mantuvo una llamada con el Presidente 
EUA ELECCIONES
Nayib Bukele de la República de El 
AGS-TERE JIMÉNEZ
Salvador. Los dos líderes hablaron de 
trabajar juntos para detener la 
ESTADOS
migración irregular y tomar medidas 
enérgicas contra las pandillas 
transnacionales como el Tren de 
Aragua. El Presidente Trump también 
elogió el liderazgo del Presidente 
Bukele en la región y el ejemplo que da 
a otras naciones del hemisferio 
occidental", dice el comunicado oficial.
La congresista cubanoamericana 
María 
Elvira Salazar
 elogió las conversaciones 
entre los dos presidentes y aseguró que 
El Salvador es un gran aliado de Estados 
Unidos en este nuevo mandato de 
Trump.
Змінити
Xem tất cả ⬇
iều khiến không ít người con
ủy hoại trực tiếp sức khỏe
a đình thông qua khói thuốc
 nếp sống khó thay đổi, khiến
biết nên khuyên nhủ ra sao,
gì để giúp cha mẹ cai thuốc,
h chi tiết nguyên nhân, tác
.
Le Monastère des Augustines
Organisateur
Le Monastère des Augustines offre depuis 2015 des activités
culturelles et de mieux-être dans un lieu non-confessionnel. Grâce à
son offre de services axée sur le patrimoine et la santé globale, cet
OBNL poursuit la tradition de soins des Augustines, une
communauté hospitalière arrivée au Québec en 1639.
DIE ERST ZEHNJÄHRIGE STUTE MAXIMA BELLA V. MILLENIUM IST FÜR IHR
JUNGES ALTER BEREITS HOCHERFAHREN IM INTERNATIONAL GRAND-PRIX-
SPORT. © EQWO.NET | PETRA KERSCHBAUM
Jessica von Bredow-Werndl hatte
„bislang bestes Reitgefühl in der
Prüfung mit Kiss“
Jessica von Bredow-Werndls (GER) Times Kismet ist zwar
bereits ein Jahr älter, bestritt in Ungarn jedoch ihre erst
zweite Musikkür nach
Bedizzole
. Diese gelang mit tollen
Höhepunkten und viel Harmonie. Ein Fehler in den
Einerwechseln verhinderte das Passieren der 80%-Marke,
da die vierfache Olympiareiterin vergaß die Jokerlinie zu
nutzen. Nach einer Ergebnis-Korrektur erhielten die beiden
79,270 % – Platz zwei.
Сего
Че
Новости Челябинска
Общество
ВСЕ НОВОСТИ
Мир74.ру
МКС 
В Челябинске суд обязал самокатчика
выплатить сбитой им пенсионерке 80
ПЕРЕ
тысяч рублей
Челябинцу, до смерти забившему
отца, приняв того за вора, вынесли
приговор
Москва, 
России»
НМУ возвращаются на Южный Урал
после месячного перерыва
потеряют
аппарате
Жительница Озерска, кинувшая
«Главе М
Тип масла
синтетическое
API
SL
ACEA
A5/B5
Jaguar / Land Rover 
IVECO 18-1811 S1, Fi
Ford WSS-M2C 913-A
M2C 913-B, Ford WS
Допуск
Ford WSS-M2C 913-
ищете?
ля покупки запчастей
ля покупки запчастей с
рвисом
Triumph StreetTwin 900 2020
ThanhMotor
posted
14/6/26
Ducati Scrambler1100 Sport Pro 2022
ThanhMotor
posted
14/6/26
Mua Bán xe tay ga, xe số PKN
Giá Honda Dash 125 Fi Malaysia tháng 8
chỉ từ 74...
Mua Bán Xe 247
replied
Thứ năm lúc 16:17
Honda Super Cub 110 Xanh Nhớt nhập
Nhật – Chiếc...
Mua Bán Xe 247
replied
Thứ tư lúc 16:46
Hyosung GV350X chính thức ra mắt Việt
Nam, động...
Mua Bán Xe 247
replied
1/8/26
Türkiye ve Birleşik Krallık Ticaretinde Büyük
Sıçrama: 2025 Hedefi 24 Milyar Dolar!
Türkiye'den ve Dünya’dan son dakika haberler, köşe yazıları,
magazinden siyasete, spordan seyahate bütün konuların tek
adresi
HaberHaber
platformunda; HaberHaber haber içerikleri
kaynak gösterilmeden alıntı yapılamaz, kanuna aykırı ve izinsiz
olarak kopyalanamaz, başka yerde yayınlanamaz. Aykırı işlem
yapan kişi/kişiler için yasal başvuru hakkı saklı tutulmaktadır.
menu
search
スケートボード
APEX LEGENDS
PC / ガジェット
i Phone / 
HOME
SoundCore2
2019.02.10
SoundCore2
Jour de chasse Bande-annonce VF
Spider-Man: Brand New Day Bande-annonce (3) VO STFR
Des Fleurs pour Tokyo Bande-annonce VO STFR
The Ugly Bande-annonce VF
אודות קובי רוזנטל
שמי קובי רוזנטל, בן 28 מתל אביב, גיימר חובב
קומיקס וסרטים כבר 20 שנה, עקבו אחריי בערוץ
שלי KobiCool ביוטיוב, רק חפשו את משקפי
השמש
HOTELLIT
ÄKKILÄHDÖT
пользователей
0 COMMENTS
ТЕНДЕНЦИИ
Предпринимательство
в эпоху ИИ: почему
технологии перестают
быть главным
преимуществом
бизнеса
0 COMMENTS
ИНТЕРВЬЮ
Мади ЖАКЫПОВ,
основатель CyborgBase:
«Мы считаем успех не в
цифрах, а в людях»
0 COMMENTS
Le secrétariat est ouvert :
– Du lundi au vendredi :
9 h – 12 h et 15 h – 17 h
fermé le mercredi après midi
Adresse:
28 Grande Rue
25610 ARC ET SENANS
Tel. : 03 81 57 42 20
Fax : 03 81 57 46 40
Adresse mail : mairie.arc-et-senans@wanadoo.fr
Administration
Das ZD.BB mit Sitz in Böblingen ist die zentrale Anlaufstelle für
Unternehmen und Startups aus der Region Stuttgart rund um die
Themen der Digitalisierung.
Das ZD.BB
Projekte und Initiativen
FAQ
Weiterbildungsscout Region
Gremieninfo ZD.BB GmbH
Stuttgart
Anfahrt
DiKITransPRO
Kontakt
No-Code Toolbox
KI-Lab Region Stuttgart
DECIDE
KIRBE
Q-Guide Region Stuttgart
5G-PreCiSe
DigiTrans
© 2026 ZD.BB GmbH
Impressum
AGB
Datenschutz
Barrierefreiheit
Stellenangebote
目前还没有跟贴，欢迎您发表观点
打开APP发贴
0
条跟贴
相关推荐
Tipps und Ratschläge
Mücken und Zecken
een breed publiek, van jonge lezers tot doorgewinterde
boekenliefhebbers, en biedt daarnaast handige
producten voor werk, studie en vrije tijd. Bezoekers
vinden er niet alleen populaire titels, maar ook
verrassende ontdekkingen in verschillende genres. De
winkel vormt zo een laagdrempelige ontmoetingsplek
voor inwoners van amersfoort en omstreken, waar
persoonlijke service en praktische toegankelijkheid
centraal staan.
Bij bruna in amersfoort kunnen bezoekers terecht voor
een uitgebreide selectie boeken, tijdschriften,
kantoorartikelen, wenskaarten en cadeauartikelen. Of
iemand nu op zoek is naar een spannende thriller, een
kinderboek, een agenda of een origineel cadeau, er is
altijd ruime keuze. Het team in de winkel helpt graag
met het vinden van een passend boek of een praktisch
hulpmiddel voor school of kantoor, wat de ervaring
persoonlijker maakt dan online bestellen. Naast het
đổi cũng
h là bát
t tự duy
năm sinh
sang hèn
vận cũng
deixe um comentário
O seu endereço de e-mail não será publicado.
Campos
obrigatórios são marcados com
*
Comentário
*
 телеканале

◆ YOUR TASK ◆
For the entries above, count the lines that contain the string "Adresse", and state that number without further comment.

◆ YOUR RESPONSE ◆
2